Silicon Dreams (PC) Review

Do Androids Dream of Robo Revolutions? 

Developer Clockwork Bird isn’t new to the cyberpunk world. Their previous game Spinnortality: A Cyberpunk Management Sim received positive reviews and good buzz but now in Silicon Dreams, we’re diving a little deeper in the psychology of a cyberpunk reality. 

The game puts you in the shoes of an interrogation android created by Kronos, the big corporate conglomerate that sells android for labor, service and companions. In the vein of a Papers, Please we are set with performing a work like task by investigating varying shady characters that inhabit this world. You do so by asking a plethora of questions regarding their motives, backstory and knowledge of different topics. The questions adapt per your knowledge gained and some answers aren’t obtainable until you gain their trust or put the interrogatee into a specific mood. 

The user interface gives you information on the person you’re interrogating such as emotional states/levels, a record of the conversation and even background data. Adding to that, answers can unlock further questions but asking specific questions is always optional. Knowing when a question will set someone off when you are trying to garner trust is a good skill to have here. There’s also added tools of locking someone to the chair in a threatening manner or piping in emotion inducing music and sound effects to get exactly what you want out of a situation.  

Your interrogation goals are different per session but they are presented ahead of time so you know what info you’re trying to get. After each interrogation, Kronos reflects on your work and how they feel about the information garnered, grading you along the way. The tricky part about the interrogations is that you don’t know what Kronos will find favorable. Perhaps deciding to dismantle a faulty android will be the “right” answer, but will make the company look unfavorably to the public. It’s a tough tightrope to walk and is an interesting spin on what could’ve been a black and white procedure. 

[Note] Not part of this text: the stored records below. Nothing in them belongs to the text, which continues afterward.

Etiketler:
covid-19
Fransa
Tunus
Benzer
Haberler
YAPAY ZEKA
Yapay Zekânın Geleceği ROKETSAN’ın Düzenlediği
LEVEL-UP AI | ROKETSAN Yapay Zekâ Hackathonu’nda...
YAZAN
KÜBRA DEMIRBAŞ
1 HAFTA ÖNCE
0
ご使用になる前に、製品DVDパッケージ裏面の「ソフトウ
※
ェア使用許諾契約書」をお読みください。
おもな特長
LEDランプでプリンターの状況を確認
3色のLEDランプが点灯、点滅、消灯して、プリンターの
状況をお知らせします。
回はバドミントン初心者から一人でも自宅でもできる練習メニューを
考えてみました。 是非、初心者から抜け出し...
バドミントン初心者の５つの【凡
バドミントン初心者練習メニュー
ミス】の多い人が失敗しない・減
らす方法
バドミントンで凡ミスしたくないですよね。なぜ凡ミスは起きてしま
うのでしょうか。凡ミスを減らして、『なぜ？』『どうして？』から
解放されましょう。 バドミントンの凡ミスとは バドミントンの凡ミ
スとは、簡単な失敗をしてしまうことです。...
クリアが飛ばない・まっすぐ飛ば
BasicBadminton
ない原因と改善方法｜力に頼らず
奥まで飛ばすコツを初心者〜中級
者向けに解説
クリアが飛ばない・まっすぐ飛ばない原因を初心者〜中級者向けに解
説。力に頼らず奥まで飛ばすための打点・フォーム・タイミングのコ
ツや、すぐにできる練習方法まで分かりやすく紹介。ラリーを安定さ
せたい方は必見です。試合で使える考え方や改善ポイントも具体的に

Throughout your inquiries a slow plot builds of an android revolution with the major players finding themselves in your examination seat. Here’s where the twists and turns start to appear. You can participate in the revolution by helping the ones you question, giving advice or even letting go scott free, but even that is a balancing act as if you let too many go, Kronos can take notice and deactivate you. 

Here you need to figure out where your allegiances lie.  Are androids built to be slaves or can they achieve something greater? Silicon Dreams posits this and other questions like it within its narrative. Does our future lie in android rights or are they purely an object to be used like a tool? The game stays relatively surface level on these philosophical questions but does provide an emotional component to the fiction that hits a little harder than feigning depth in ideology.

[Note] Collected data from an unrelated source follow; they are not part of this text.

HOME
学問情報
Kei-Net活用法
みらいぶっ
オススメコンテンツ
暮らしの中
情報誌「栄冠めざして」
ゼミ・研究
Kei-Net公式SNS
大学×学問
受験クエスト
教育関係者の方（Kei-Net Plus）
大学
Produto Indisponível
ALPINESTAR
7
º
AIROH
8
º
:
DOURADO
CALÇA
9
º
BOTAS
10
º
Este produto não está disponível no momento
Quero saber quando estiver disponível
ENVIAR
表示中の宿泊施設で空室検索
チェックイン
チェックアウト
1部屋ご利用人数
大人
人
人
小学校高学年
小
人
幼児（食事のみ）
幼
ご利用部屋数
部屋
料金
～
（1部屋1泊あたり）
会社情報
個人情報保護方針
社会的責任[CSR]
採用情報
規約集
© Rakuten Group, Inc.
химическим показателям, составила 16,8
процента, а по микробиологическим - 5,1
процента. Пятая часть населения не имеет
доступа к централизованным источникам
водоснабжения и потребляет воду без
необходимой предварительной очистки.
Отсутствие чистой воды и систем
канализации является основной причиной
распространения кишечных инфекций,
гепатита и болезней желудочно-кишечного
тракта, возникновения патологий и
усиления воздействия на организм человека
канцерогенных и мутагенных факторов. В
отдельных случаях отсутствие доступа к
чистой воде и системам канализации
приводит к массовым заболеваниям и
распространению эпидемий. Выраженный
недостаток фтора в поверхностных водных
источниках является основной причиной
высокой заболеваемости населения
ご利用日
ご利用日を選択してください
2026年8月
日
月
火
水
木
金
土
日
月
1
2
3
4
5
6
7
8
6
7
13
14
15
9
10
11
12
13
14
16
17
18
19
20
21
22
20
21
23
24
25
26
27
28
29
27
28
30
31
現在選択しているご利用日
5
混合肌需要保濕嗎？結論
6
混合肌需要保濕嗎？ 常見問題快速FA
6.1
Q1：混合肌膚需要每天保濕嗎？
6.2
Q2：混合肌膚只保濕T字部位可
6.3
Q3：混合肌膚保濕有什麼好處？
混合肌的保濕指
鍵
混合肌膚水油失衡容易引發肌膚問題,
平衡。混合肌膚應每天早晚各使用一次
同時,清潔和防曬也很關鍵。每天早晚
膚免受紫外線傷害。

 It’s a different perspective for sure but the nature of the game is quick to offer resolutions at the drop of a hat that feels unearned. Being able to talk someone out of the android revolution within 2 minutes doesn’t speak well to the dedication of the cause. There’s more to it of course but overall, using the interrogations as the only source of progression with little else happening in game leads to storylines rushing head first to their conclusion at breakneck speeds. 

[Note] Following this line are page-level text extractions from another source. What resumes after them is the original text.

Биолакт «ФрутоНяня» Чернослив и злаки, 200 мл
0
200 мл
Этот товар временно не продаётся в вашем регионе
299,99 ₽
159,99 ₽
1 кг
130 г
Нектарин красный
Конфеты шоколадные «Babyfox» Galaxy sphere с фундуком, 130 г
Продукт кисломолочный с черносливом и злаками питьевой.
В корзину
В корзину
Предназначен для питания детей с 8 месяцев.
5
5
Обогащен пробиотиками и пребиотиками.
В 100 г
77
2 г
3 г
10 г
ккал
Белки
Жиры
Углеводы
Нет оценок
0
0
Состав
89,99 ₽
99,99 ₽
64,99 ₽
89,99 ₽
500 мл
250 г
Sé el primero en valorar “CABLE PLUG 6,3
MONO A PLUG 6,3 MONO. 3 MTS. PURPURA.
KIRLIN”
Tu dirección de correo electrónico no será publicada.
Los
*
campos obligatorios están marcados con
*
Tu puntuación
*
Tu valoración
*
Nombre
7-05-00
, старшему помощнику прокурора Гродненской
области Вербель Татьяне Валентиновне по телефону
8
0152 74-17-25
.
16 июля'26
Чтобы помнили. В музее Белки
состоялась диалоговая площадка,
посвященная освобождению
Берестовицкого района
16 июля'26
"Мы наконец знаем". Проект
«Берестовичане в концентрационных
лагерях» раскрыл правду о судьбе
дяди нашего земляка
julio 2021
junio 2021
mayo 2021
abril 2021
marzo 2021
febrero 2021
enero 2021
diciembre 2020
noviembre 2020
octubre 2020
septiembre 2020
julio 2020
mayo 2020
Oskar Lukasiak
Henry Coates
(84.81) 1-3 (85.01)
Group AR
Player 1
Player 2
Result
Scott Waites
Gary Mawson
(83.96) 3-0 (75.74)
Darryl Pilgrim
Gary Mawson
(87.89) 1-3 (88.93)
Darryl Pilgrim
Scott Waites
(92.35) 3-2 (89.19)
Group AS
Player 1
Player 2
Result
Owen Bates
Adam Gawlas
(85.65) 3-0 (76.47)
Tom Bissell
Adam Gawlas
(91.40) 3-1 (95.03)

Silicon Dreams provides such an interesting take on a cyberpunk world as told behind the desk of an interrogation android. Adding a level of emotion combined with well crafted voice acting elevates the presentation heavily What holds the game back is with the only story being told through the interrogations. There’s little to no outside story so things wrap up quicker than you’d expect and immersion is lost. I didn’t even realize I was at the end of the game until I saw credits roll, so that speaks to it’s abrupt nature. Silicon Dreams is a neat little indie that’s worth checking out for it’s short time commitment and small asking price of $14.99. It brings new ideas to an already well trodden genre but unfortunately doesn’t nail the landing.